>>>>>
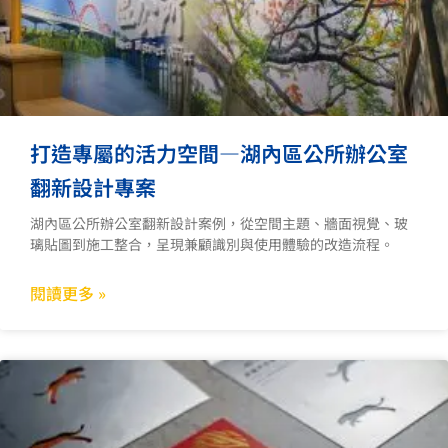
打造專屬的活力空間—湖內區公所辦公室
翻新設計專案
湖內區公所辦公室翻新設計案例，從空間主題、牆面視覺、玻
璃貼圖到施工整合，呈現兼顧識別與使用體驗的改造流程。
閱讀更多 »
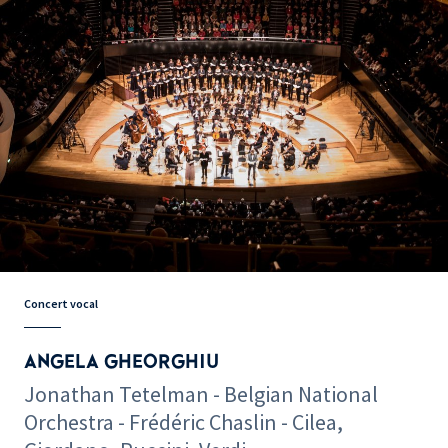
Concert vocal
ANGELA GHEORGHIU
Jonathan Tetelman - Belgian National
Orchestra - Frédéric Chaslin - Cilea,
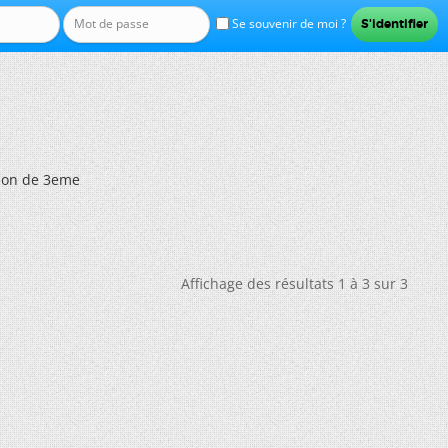
Se souvenir de moi ?
son de 3eme
Affichage des résultats 1 à 3 sur 3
<<<<<
§ **Activity**:
Down to the last line, return the entries above exactly, with no pictures.

§ **Answer to this exercise**:
打造專屬的活力空間—湖內區公所辦公室
翻新設計專案
湖內區公所辦公室翻新設計案例，從空間主題、牆面視覺、玻
璃貼圖到施工整合，呈現兼顧識別與使用體驗的改造流程。
閱讀更多 »
Concert vocal
ANGELA GHEORGHIU
Jonathan Tetelman - Belgian National
Orchestra - Frédéric Chaslin - Cilea,
Se souvenir de moi ?
son de 3eme
Affichage des résultats 1 à 3 sur 3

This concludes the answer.